Table 1: Characteristics of study participants
Characteristic Cases Controls
Age, y, mean (SD)b 37.46 (9.41) 38.61 (9.32)
Sex, n (%) males 50 (23.2) 89 (22.5)
Education, n (%)
Year 10 or less 52 (24.1) 123 (31.1)
Year 12 or TAFE 111 (51.4) 165 (41.8)
University 51 (23.6) 104 (26.3)
Ethnicity, n (%)c
White 208 (96.3) 370 (93.7)
Other 6 (2.8) 24 (6.1)
Total years smoked, median (IQR)d 6.9 (0–19) 2.0 (0–14.7)
Physical activity, n (%)e
Low 30 (14.2) 61 (16.3)
Moderate 82 (38.9) 156 (41.6)
High 99 (46.9) 158 (42.1)
Past infectious mononucleosis, n (%)
Yes 56 (25.9) 66 (16.7)
Nof 157 (72.7) 325 (82.3)
Buttock melanin density, median (IQR) 1.2 (0.7–2.0) 1.4 (0.8–2.7)
Freckling as a teenager, n (%)
No freckles 57 (26.4) 108 (27.3)
Few freckles 99 (45.8) 169 (42.8)
Some freckles 44 (20.4) 86 (21.8)
Many freckles 14 (6.5) 32 (8.1)
End of summer tan, n (%)
Dark 44 (20.4) 83 (21.0)
Medium 85 (39.4) 155 (39.2)
Light 50 (23.2) 107 (27.1)
No tan 35 (16.2) 49 (12.4)
Reaction to 1 hour of summer sun, n (%)
Burn then peel 97 (44.9) 153 (38.7)
Burn then tan 83 (38.4) 164 (41.5)
Tan only 34 (15.7) 77 (19.5)
Abbreviations: FDE = first demyelinating event; IQR = interquartile range; TAFE = Technical and Further Education
a. Numbers not adding to totals represent missing data, generally <1%.
b. Age at interview.
c. Assessed by the study nurse at interview; other includes Asian, Aboriginal and Torres Strait Islander and African.
d. Total years smoked, continuous variable.
e. Physical activity was scored and categorised according to the International Physical Activity Questionnaire.

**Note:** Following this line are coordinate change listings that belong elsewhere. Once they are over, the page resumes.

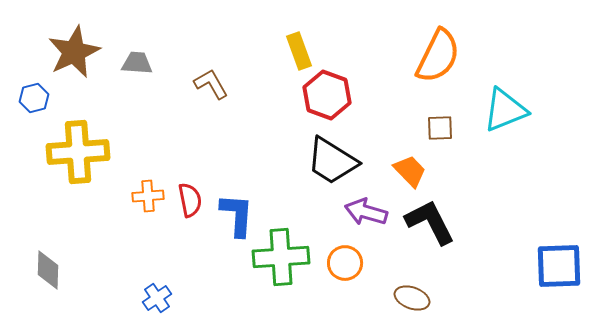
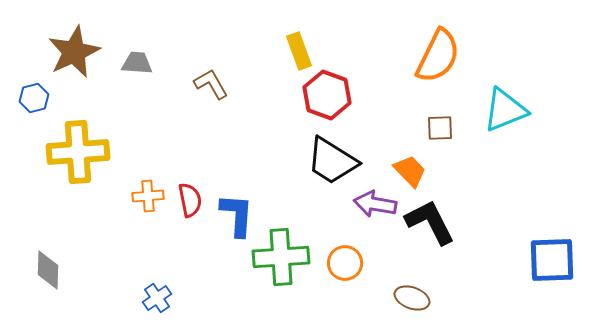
purple arrow: moved 9 px right, 8 px up; rotated 6 degrees counterclockwise
blue square: moved 7 px left, 6 px up
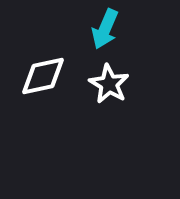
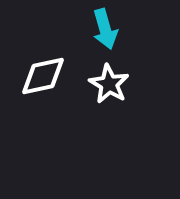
cyan arrow: rotated 39 degrees counterclockwise
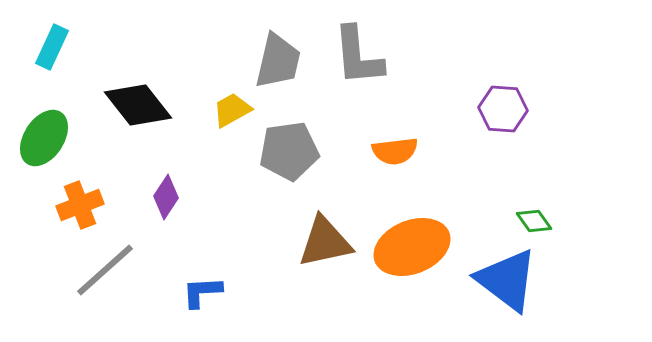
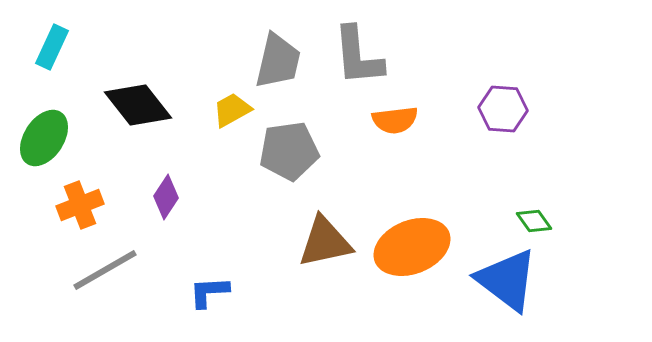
orange semicircle: moved 31 px up
gray line: rotated 12 degrees clockwise
blue L-shape: moved 7 px right
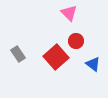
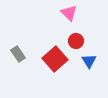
red square: moved 1 px left, 2 px down
blue triangle: moved 4 px left, 3 px up; rotated 21 degrees clockwise
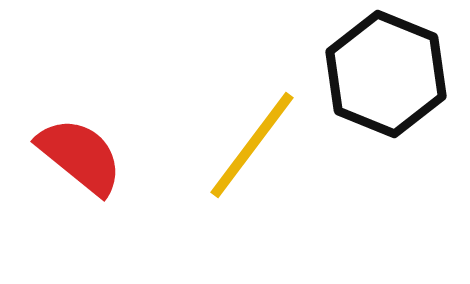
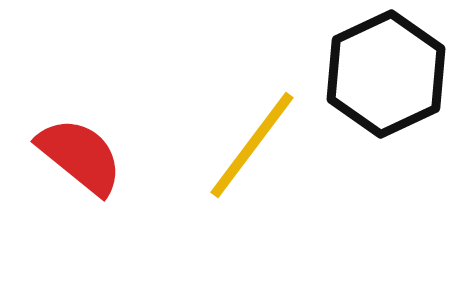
black hexagon: rotated 13 degrees clockwise
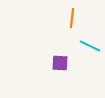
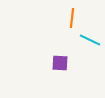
cyan line: moved 6 px up
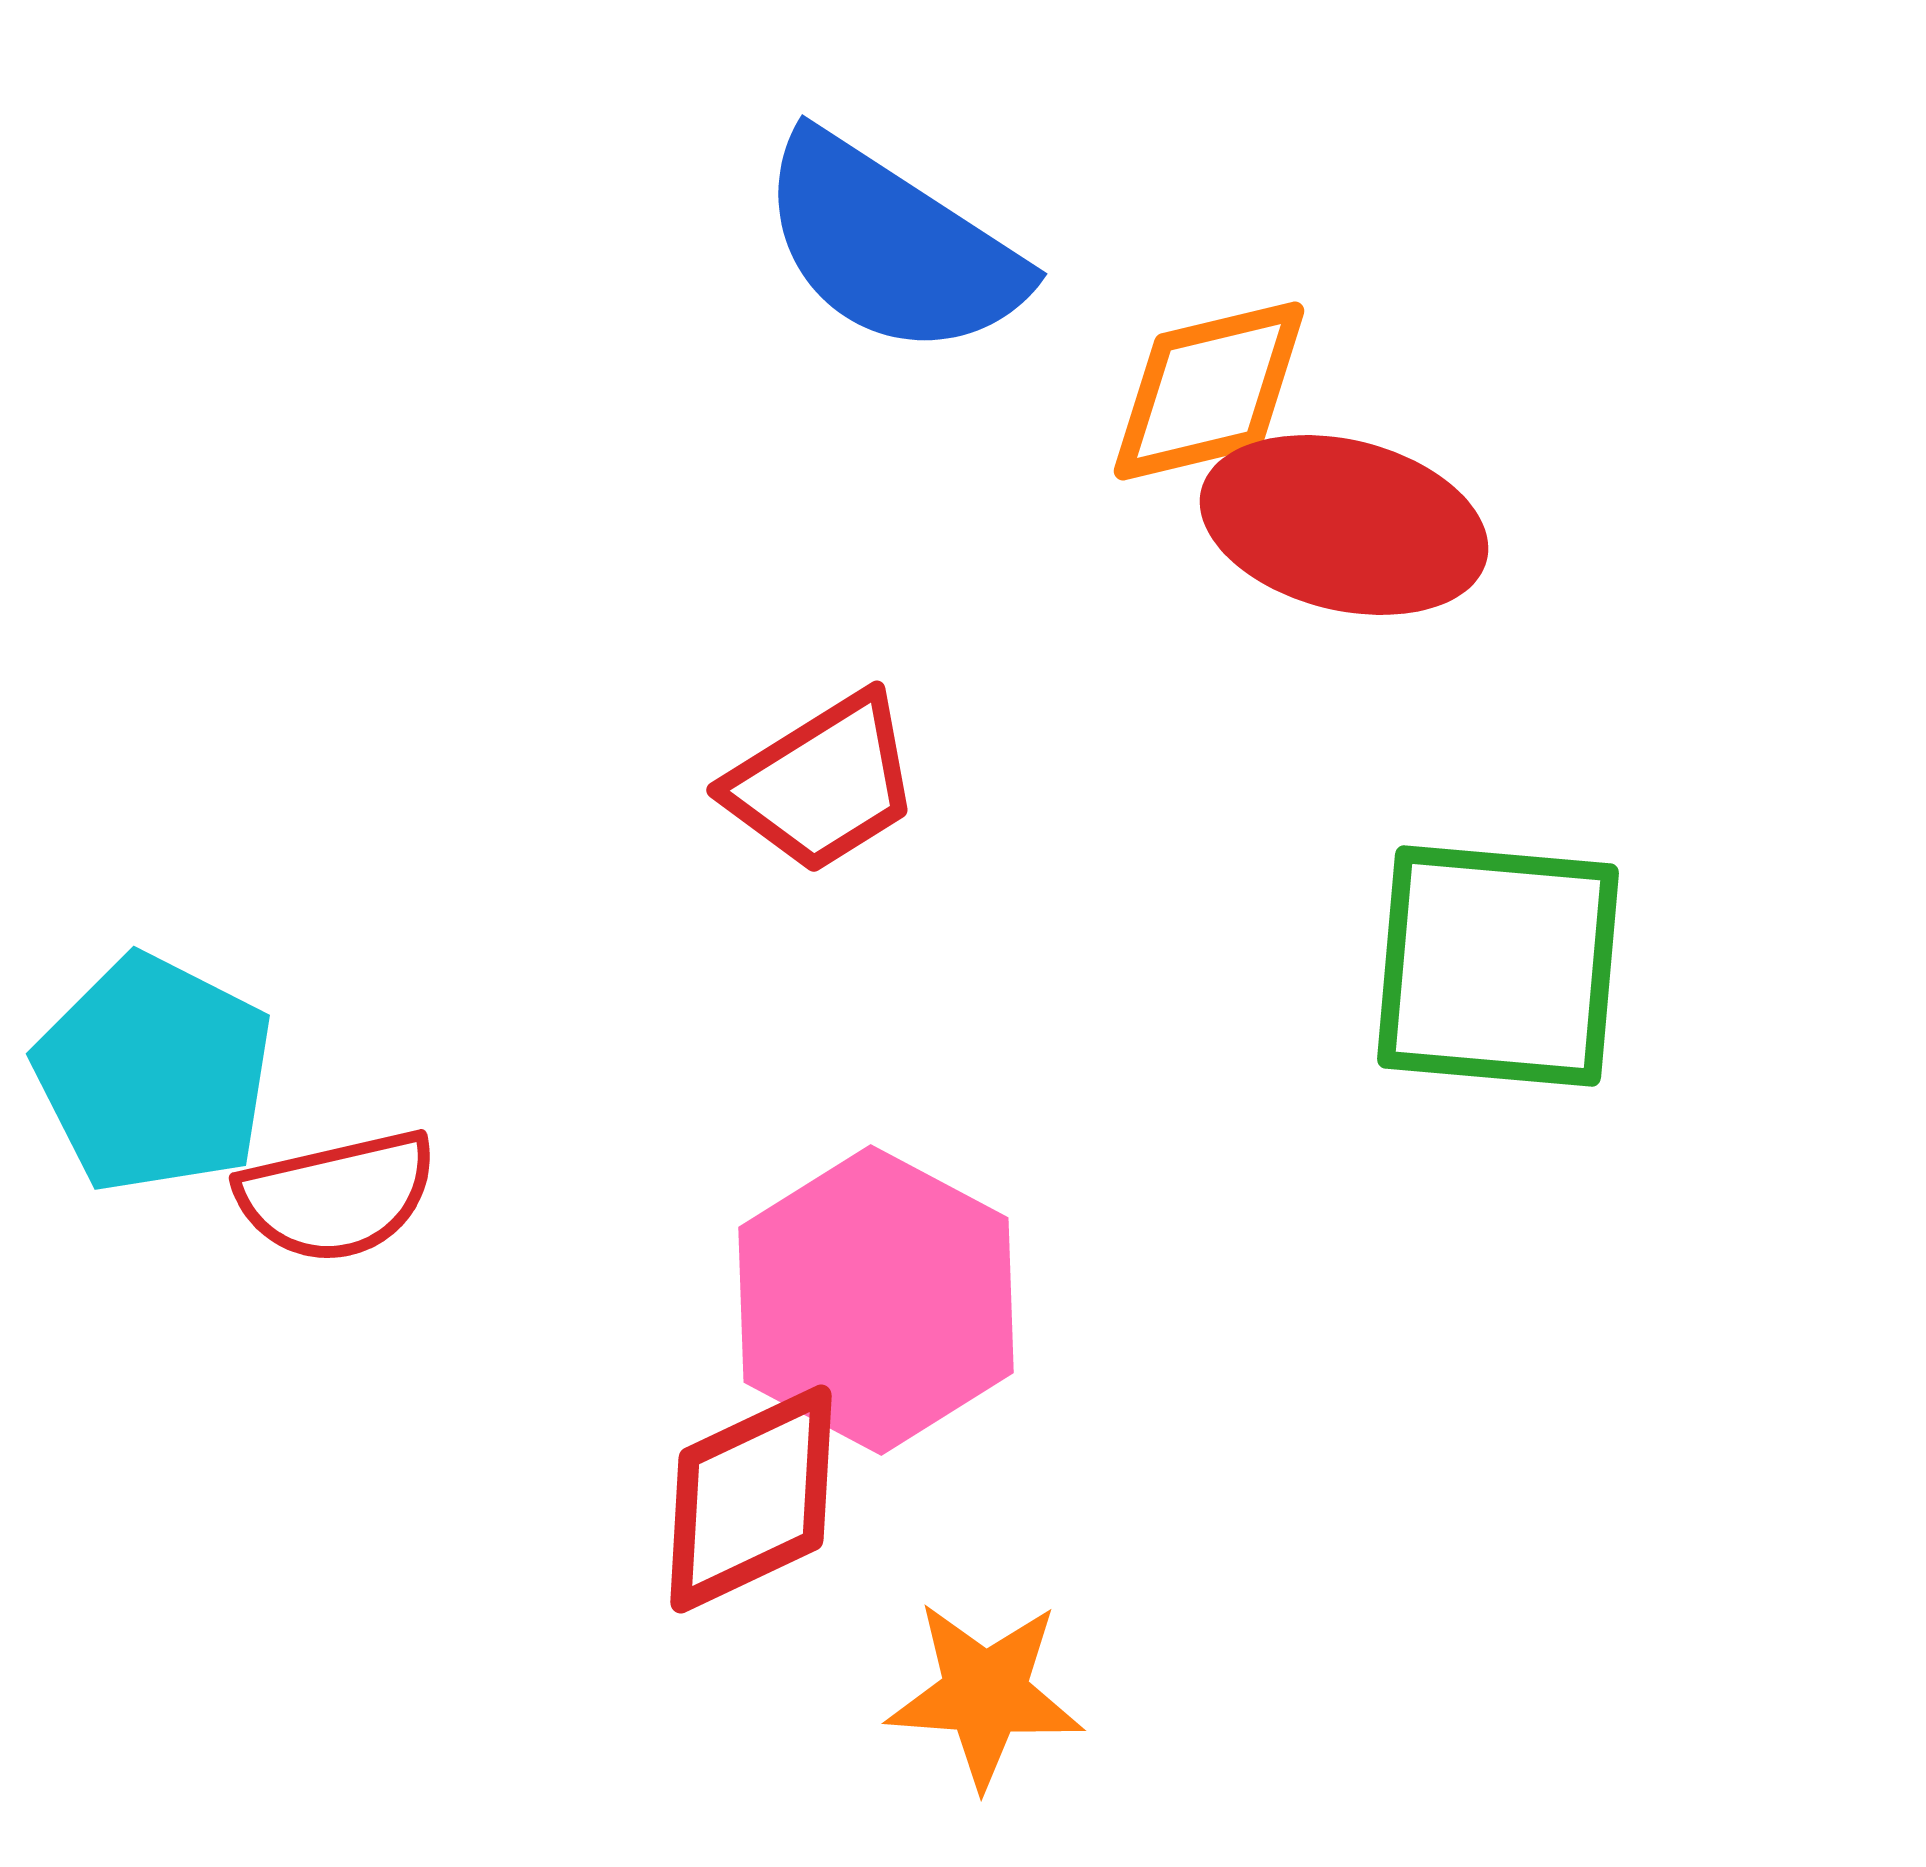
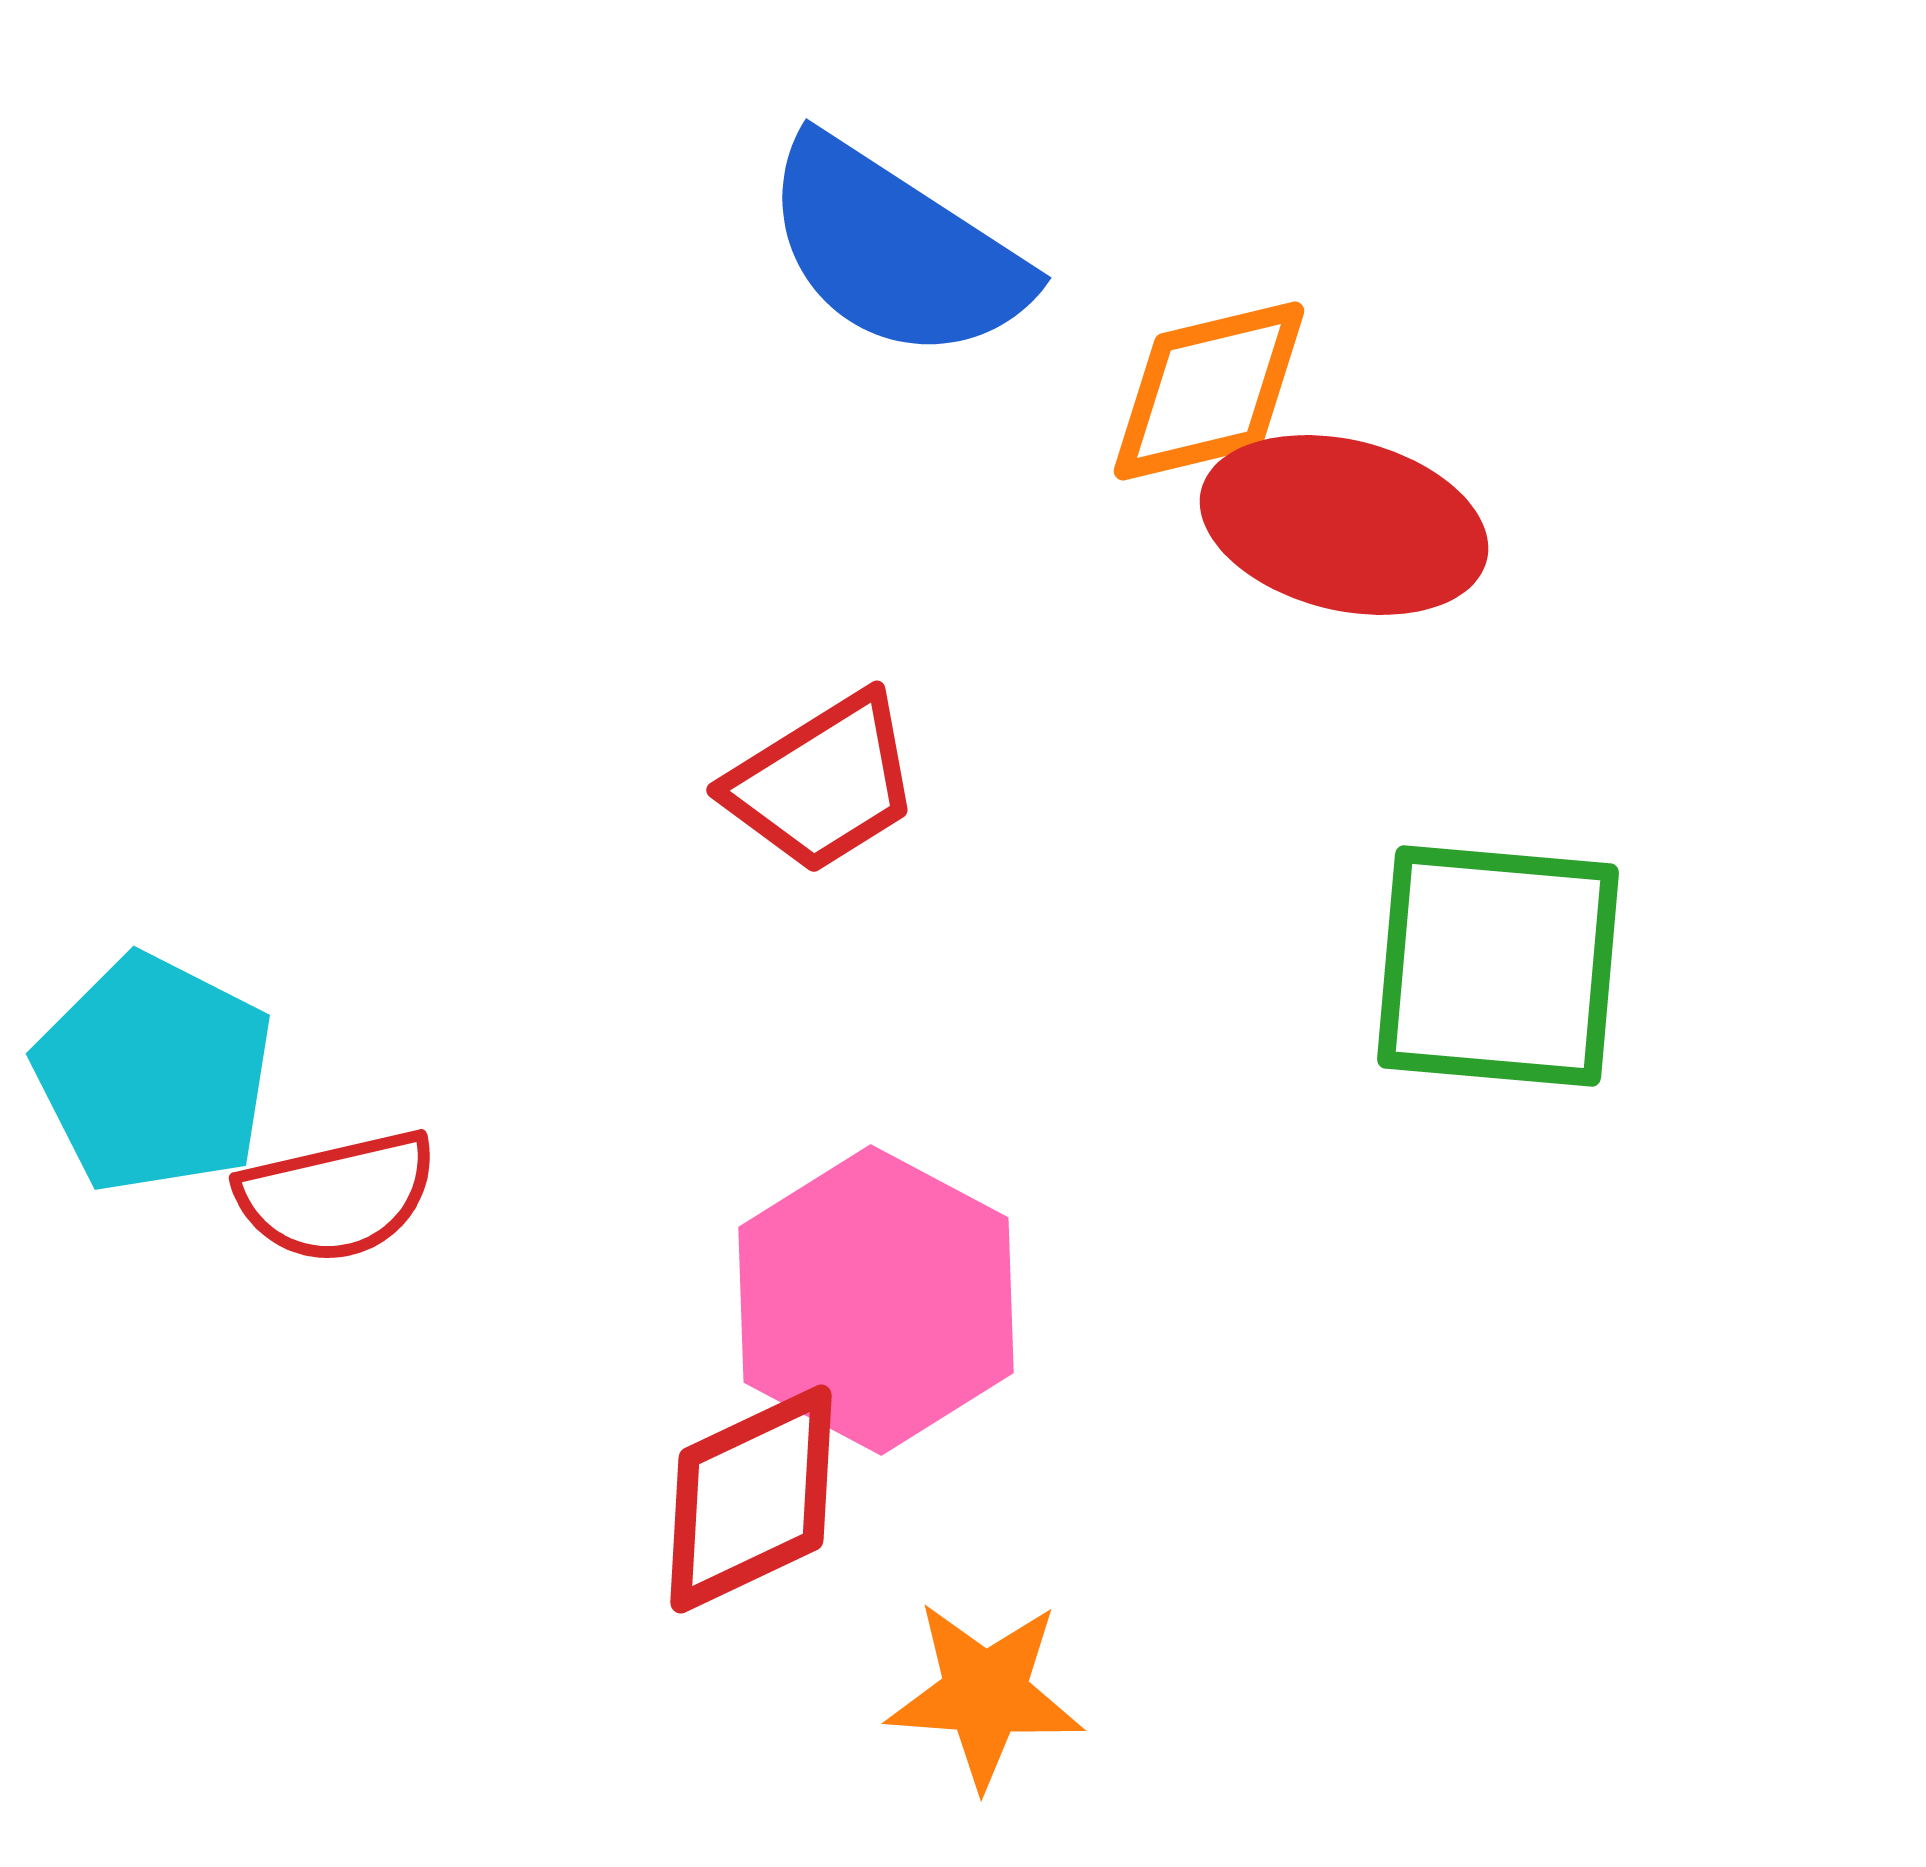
blue semicircle: moved 4 px right, 4 px down
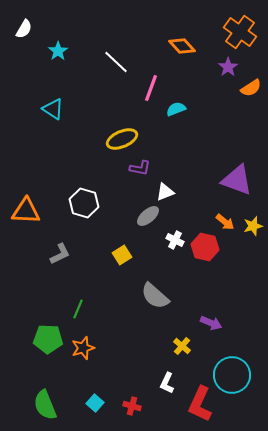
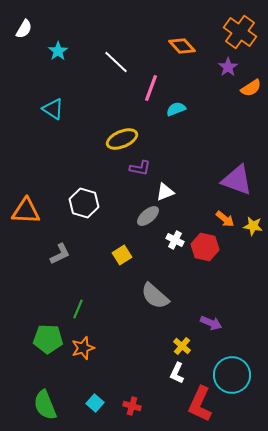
orange arrow: moved 3 px up
yellow star: rotated 24 degrees clockwise
white L-shape: moved 10 px right, 10 px up
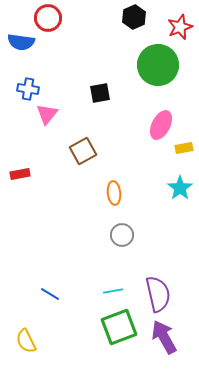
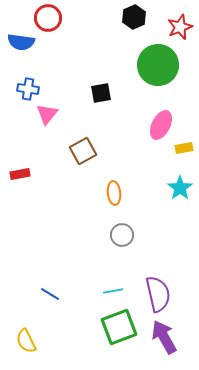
black square: moved 1 px right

f. Includes “Don’t know” responses to questions.
Table 2: Adjusteda Odds Ratios and 95% Confidence Intervals for sun exposure and vitamin D exposure and FDE
aORa 95% CI
Leisure time UV dose 6 years–current age (per 1,000 kJ/m2 increase) 0.70 (0.53–0.94)
Actinic skin damage score (>3vs ≤3) 0.42 (0.26–0.70)
UV dose preceding the FDE 0.58 (0.30–1.14)
25(OH)D levels (per 50 nmol/L increase) 0.68 (0.48–0.98)
Abbreviations: AOR = adjusted odds ratio; CI = confidence interval; FDE = first
demyelinating event;
UV = ultraviolet.
a. Adjusted for total years smoked, history of infectious mononucleosis, physical activity, and buttock melanin density.